▸ Task to complete: Say how many of the lines below include the word "vitamina", and write nothing else.
■ ■ ■
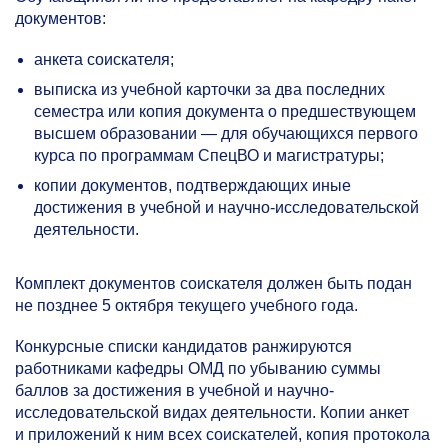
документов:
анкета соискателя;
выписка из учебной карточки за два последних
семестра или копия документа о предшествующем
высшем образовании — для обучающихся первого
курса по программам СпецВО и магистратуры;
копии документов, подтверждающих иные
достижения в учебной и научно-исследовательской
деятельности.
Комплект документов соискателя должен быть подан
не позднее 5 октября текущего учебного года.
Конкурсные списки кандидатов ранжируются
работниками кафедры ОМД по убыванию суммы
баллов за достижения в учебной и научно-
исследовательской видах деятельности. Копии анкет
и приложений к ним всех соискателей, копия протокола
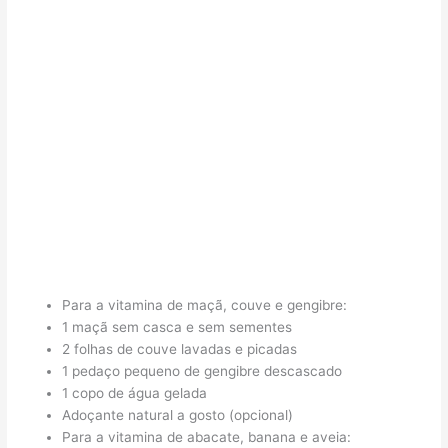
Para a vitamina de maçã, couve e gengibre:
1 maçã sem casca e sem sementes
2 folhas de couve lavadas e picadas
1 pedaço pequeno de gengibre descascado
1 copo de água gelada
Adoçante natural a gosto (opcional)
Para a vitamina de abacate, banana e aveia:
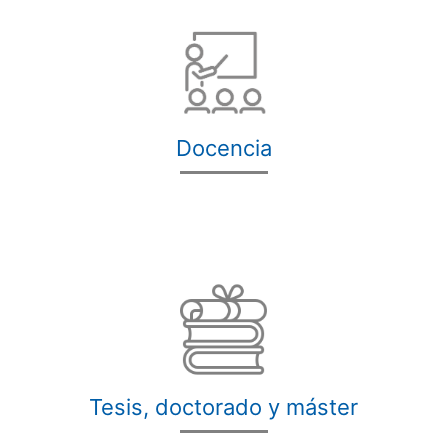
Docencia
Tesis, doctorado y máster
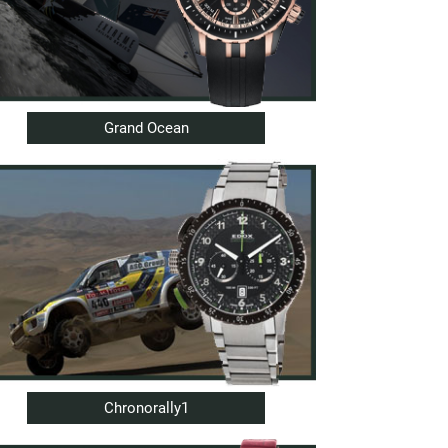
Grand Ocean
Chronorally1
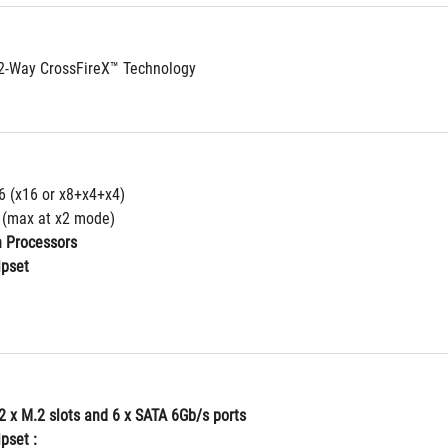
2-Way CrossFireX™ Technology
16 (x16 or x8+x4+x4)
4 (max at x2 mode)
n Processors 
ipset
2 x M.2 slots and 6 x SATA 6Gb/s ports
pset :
■ ■ ■
▸ Your solution: 2